As the new year approaches, here are a few tips to consider implementing as you create new compliance courses, or spruce up existing ones.
Use the right colors
Many people are aware that the color blue evokes a sense of calm, and yellow is seen as energizing and cheerful, and there have been many studies done into the psychology of colors and how they can impact learners. While designing your compliance elearning course your team should consider the effect of different colors on your learners, while also keeping the design as clean as possible.
Of course, it’s also important and beneficial to keep the color scheme in line with your organization’s official branding. By tying the colors of the course to something familiar - your organization’s brand colors - you could help boost your learner’s retention of information due to the phenomenon of recognition memory.
When deciding which fonts to use for your compliance elearning course keep two things in mind: 1) pick a font that’s clear and easy to read, and 2) select a font that conveys the right message to your readers. Of course, what’s most important is the meaning behind the text, but consider the difference between looking at a document written in Times New Roman versus Arial. One of them (Times New Roman) has a distinctly more formal feel to it, whereas the other feels a bit more casual. The style of font you use should match the overall tone of your course - if you’re dealing with very heavy subject matter, a whimsical font probably isn’t going to convey the right subconscious message.
Also, carefully consider your use of font embellishments - such as bold and italics.

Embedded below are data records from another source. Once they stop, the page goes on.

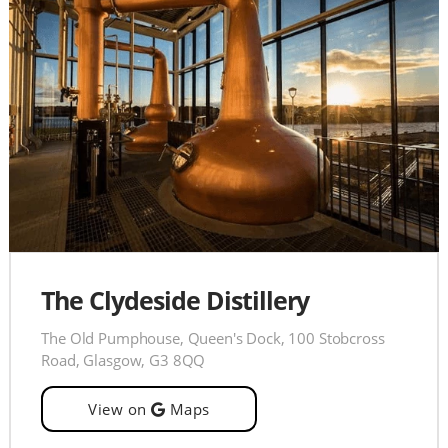
The Clydeside Distillery
The Old Pumphouse, Queen's Dock, 100 Stobcross
Road, Glasgow, G3 8QQ
View on
Maps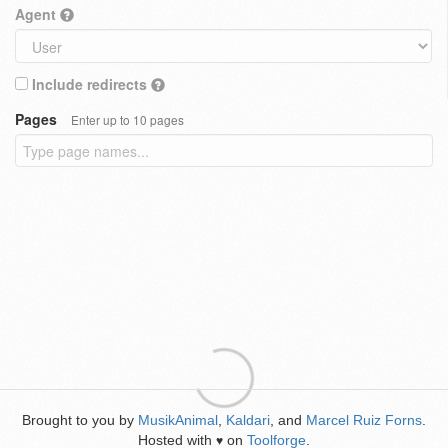
Agent
Include redirects
Pages
Enter up to 10 pages
Brought to you by
MusikAnimal
,
Kaldari
, and
Marcel Ruiz Forns
.
Hosted with
on
Toolforge
.
♥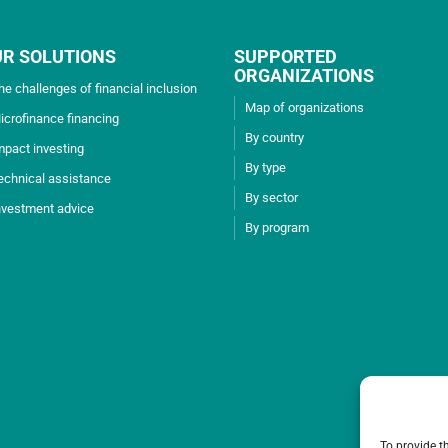
UR SOLUTIONS
SUPPORTED
ORGANIZATIONS
he challenges of financial inclusion
Map of organizations
icrofinance financing
By country
mpact investing
By type
echnical assistance
By sector
nvestment advice
By program
To provide t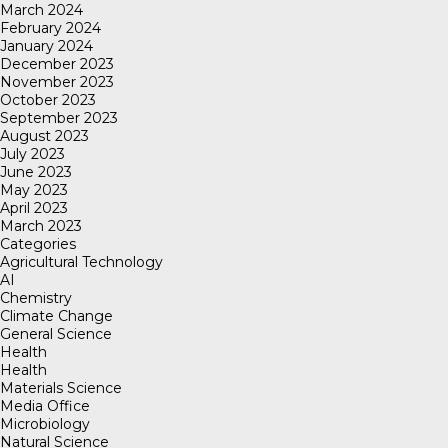
March 2024
February 2024
January 2024
December 2023
November 2023
October 2023
September 2023
August 2023
July 2023
June 2023
May 2023
April 2023
March 2023
Categories
Agricultural Technology
AI
Chemistry
Climate Change
General Science
Health
Health
Materials Science
Media Office
Microbiology
Natural Science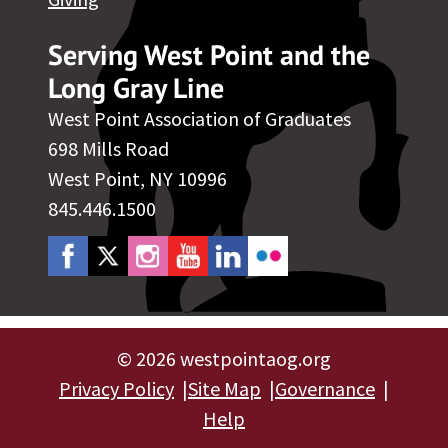
Serving West Point and the
Long Gray Line
West Point Association of Graduates
698 Mills Road
West Point, NY 10996
845.446.1500
©
2026 westpointaog.org
Privacy Policy
Site Map
Governance
Help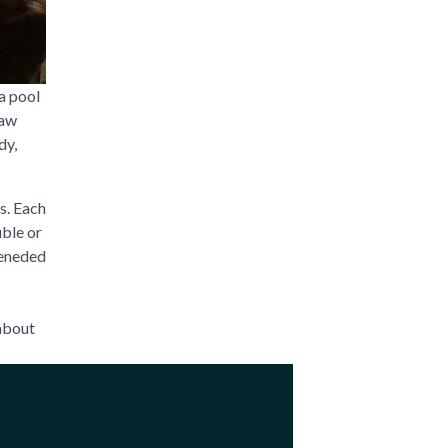
a pool
saw
dy,
s. Each
ble or
teneded
 about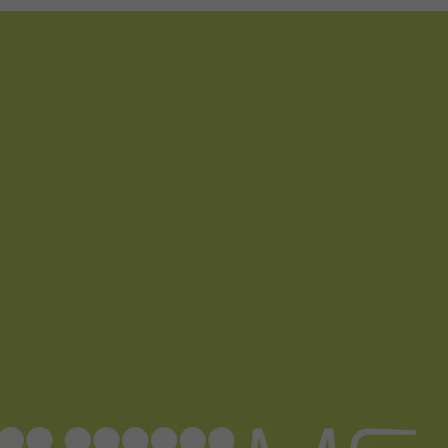
d Classroom
ere Creativity
What's on at ISE 20
hnology
ows
Your AI Event Sche
ign Awards
thon
Show Floor
r Tours
EXHIBITOR LIST
s
FLOORPLAN
TECHNOLOGY ZONE
ing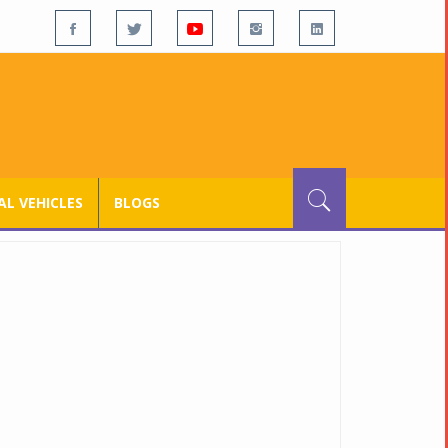
L VEHICLES
BLOGS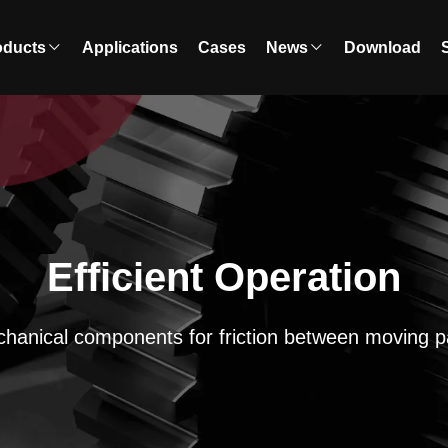
oducts
Applications
Cases
News
Download
Efficient Operation
hanical components for friction between moving p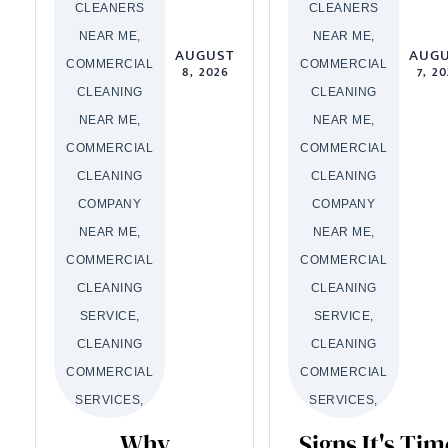
CLEANERS
CLEANERS
NEAR ME,
NEAR ME,
AUGUST
AUG
COMMERCIAL
COMMERCIAL
8, 2026
7, 2
CLEANING
CLEANING
NEAR ME,
NEAR ME,
COMMERCIAL
COMMERCIAL
CLEANING
CLEANING
COMPANY
COMPANY
NEAR ME,
NEAR ME,
COMMERCIAL
COMMERCIAL
CLEANING
CLEANING
SERVICE,
SERVICE,
CLEANING
CLEANING
COMMERCIAL
COMMERCIAL
SERVICES,
SERVICES,
Why
Signs It's Tim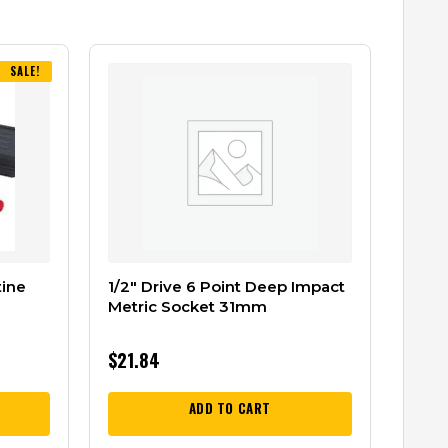
SALE!
tine
1/2″ Drive 6 Point Deep Impact
Metric Socket 31mm
$
21.84
ADD TO CART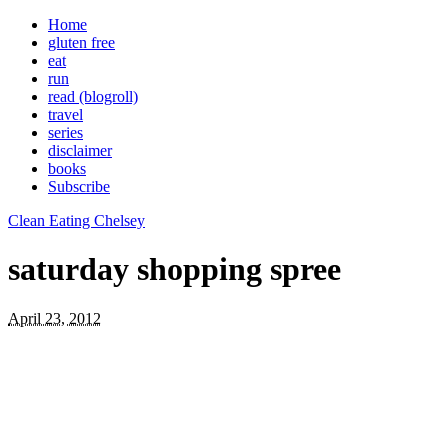
Home
gluten free
eat
run
read (blogroll)
travel
series
disclaimer
books
Subscribe
Clean Eating Chelsey
saturday shopping spree
April 23, 2012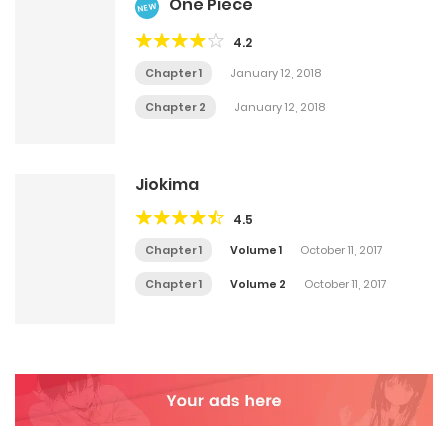
One Piece
NEW
4.2
Chapter 1
January 12, 2018
Chapter 2
January 12, 2018
Jiokima
4.5
Chapter 1
Volume 1
October 11, 2017
Chapter 1
Volume 2
October 11, 2017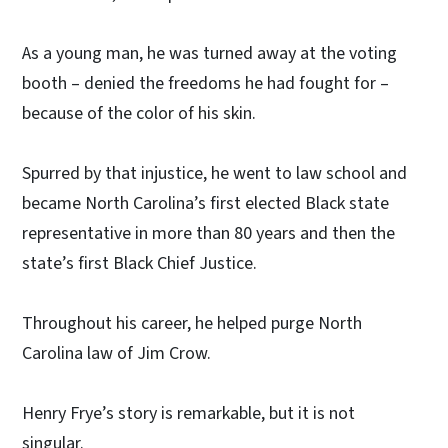
As a young man, he was turned away at the voting
booth – denied the freedoms he had fought for –
because of the color of his skin.
Spurred by that injustice, he went to law school and
became North Carolina’s first elected Black state
representative in more than 80 years and then the
state’s first Black Chief Justice.
Throughout his career, he helped purge North
Carolina law of Jim Crow.
Henry Frye’s story is remarkable, but it is not
singular.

You’ll want to use them to call out important text, but if you use them too frequently throughout the course you’ll run the risk of underplaying those important points. Remember, less is more!
Keep it clutter-free
Finally, when designing your course, strive to make it as clean and clutter-free as possible. You may be tempted to include as much information on each screen as you can to “keep it short,” but beware of this shortcut. Cramming lots of text onto a page will likely just lead to your learners skimming the text in order to move along more quickly, potentially missing the entire point of the content. Additionally, when a page is cluttered, things like calls to action or emphasized text may get lost. So what’s the ideal? Keep it simple: a strong visual with 20 words or less should do the trick to get your point across.